After deploying all steps, check the pod’s logs with kubectl logs s3-access-test-pod -n my-app-namespace. A successful output listing the contents of your S3 bucket confirms the entire chain is working.

Conclusion: The Final Piece of the Puzzle

Across this three-part series, we’ve built a complete, modern framework for EKS IAM.

  • In Part 1, we secured individual applications with least-privilege roles, moving away from risky static credentials.
  • In Part 2, we extended that unified model to cluster add-ons, simplifying operational management.
  • And now in Part 3, we have solved the complex cross-account access problem.
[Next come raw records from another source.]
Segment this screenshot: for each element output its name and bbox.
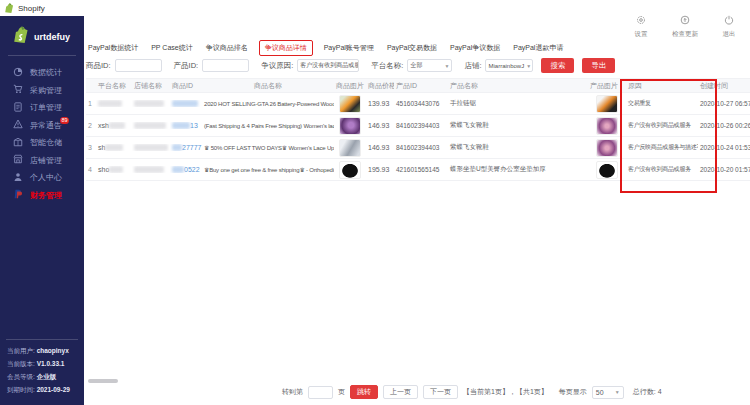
- tab-paypal-disputes[interactable]: PayPal争议数据: [448, 40, 502, 56]
- document-icon: [13, 102, 23, 114]
- settings-button[interactable]: 设置: [626, 11, 656, 39]
- top-action-bar: 设置 检查更新 退出: [626, 11, 744, 39]
- purple-shoe-photo: [596, 139, 618, 157]
- header-goods-price: 商品价格: [366, 81, 394, 91]
- purple-shoe-photo: [339, 117, 361, 135]
- platform-select[interactable]: 全部▼: [407, 59, 452, 72]
- tab-paypal-account-mgmt[interactable]: PayPal账号管理: [322, 40, 376, 56]
- box-icon: [13, 137, 23, 149]
- sidebar-item-label: 智能仓储: [30, 137, 62, 148]
- chainsaw-photo: [596, 95, 618, 113]
- product-image-cell[interactable]: [588, 161, 626, 179]
- tab-dispute-goods-rank[interactable]: 争议商品排名: [204, 40, 250, 56]
- goods-name: ♛Buy one get one free & free shipping♛ -…: [202, 166, 334, 173]
- sidebar-divider: [8, 55, 76, 56]
- blurred-text: [134, 144, 168, 151]
- goods-price: 146.93: [366, 122, 394, 129]
- goods-image-cell[interactable]: [334, 161, 366, 179]
- goods-id-input[interactable]: [115, 59, 162, 72]
- tab-pp-case-stats[interactable]: PP Case统计: [149, 40, 195, 56]
- grey-shoe-photo: [339, 139, 361, 157]
- tab-dispute-goods-detail[interactable]: 争议商品详情: [259, 40, 313, 56]
- storefront-icon: [13, 154, 23, 166]
- sidebar-footer: 当前用户: chaopinyx 当前版本: V1.0.33.1 会员等级: 企业…: [0, 339, 84, 399]
- per-page-select[interactable]: 50▼: [592, 386, 624, 399]
- blurred-text: [172, 144, 182, 151]
- gear-icon: [636, 11, 646, 29]
- store-select[interactable]: MiarrainbowJ▼: [485, 59, 533, 72]
- goods-image-cell[interactable]: [334, 95, 366, 113]
- per-page-label: 每页显示: [559, 387, 587, 397]
- created-at: 2020-10-20 01:57:: [698, 166, 750, 173]
- dispute-goods-table: 平台名称 店铺名称 商品ID 商品名称 商品图片 商品价格 产品ID 产品名称 …: [86, 78, 750, 181]
- goto-page-input[interactable]: [308, 386, 333, 399]
- blurred-text: [134, 166, 164, 173]
- sidebar-menu: 数据统计 采购管理 订单管理 异常通告 89 智能仓储 店铺管理 个人中心: [0, 64, 84, 204]
- exit-button[interactable]: 退出: [714, 11, 744, 39]
- filter-bar: 商品ID: 产品ID: 争议原因: 客户没有收到商品或服务▼ 平台名称: 全部▼…: [86, 58, 615, 73]
- table-row[interactable]: 1 2020 HOT SELLING-GTA 26 Battery-Powere…: [86, 93, 750, 115]
- store-label: 店铺:: [464, 61, 481, 71]
- goods-id-link[interactable]: 0522: [170, 166, 202, 174]
- goods-id-link[interactable]: [170, 100, 202, 108]
- search-button[interactable]: 搜索: [541, 58, 574, 73]
- platform-cell: [96, 100, 132, 108]
- table-row[interactable]: 3 sh 27777 ♛ 50% OFF LAST TWO DAYS♛ Wome…: [86, 137, 750, 159]
- row-number: 3: [86, 144, 96, 151]
- store-cell: [132, 144, 170, 152]
- current-version-info: 当前版本: V1.0.33.1: [0, 360, 84, 373]
- blurred-text: [98, 100, 122, 107]
- table-row[interactable]: 2 xsh 13 (Fast Shipping & 4 Pairs Free S…: [86, 115, 750, 137]
- sidebar-item-orders[interactable]: 订单管理: [0, 99, 84, 117]
- product-id-input[interactable]: [202, 59, 249, 72]
- blurred-text: [109, 166, 123, 173]
- prev-page-button[interactable]: 上一页: [383, 385, 418, 399]
- dispute-reason-select[interactable]: 客户没有收到商品或服务▼: [297, 59, 359, 72]
- check-update-button[interactable]: 检查更新: [670, 11, 700, 39]
- sidebar-item-finance[interactable]: 财务管理: [0, 187, 84, 205]
- table-row[interactable]: 4 sho 0522 ♛Buy one get one free & free …: [86, 159, 750, 181]
- goods-image-cell[interactable]: [334, 117, 366, 135]
- sidebar-item-label: 订单管理: [30, 102, 62, 113]
- sidebar-item-stores[interactable]: 店铺管理: [0, 152, 84, 170]
- goods-price: 146.93: [366, 144, 394, 151]
- sidebar-item-warehouse[interactable]: 智能仓储: [0, 134, 84, 152]
- export-button[interactable]: 导出: [582, 58, 615, 73]
- sidebar-item-purchasing[interactable]: 采购管理: [0, 82, 84, 100]
- next-page-button[interactable]: 下一页: [423, 385, 458, 399]
- person-icon: [13, 172, 23, 184]
- black-cushion-photo: [596, 161, 618, 179]
- header-goods-id: 商品ID: [170, 81, 202, 91]
- sidebar-item-data-stats[interactable]: 数据统计: [0, 64, 84, 82]
- header-product-image: 产品图片: [588, 81, 626, 91]
- header-goods-name: 商品名称: [202, 81, 334, 91]
- horizontal-scrollbar[interactable]: [88, 379, 118, 383]
- jump-button[interactable]: 跳转: [350, 385, 378, 399]
- sidebar-item-alerts[interactable]: 异常通告 89: [0, 117, 84, 135]
- goods-name: ♛ 50% OFF LAST TWO DAYS♛ Women's Lace Up…: [202, 144, 334, 151]
- goto-label: 转到第: [282, 387, 303, 397]
- product-image-cell[interactable]: [588, 95, 626, 113]
- tab-paypal-data-stats[interactable]: PayPal数据统计: [86, 40, 140, 56]
- pie-chart-icon: [13, 67, 23, 79]
- blurred-text: [172, 166, 184, 173]
- product-image-cell[interactable]: [588, 117, 626, 135]
- sidebar-item-label: 店铺管理: [30, 155, 62, 166]
- blurred-text: [105, 144, 123, 151]
- exit-label: 退出: [723, 30, 736, 39]
- goods-id-link[interactable]: 13: [170, 122, 202, 130]
- tab-paypal-refunds[interactable]: PayPal退款申请: [511, 40, 565, 56]
- tab-paypal-transactions[interactable]: PayPal交易数据: [385, 40, 439, 56]
- platform-label: 平台名称:: [371, 61, 403, 71]
- blurred-text: [109, 122, 125, 129]
- header-reason: 原因: [626, 81, 698, 91]
- dispute-reason: 客户反映商品或服务与描述不符: [626, 143, 698, 152]
- product-name: 紫蝶飞女靴鞋: [448, 121, 588, 130]
- product-id: 841602394403: [394, 144, 448, 151]
- product-image-cell[interactable]: [588, 139, 626, 157]
- goods-image-cell[interactable]: [334, 139, 366, 157]
- goods-id-link[interactable]: 27777: [170, 144, 202, 152]
- check-update-label: 检查更新: [672, 30, 698, 39]
- shopify-logo-icon: [5, 0, 14, 17]
- sidebar-item-profile[interactable]: 个人中心: [0, 169, 84, 187]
This latest enhancement is the final piece of the puzzle, transforming EKS Pod Identity into a comprehensive solution for virtually any permissions scenario. By abstracting away the complexity of role chaining, AWS empowers you to build secure, scalable, and maintainable multi-account EKS architectures. Adopting this unified model is the definitive standard for robust and simplified IAM in Amazon EKS.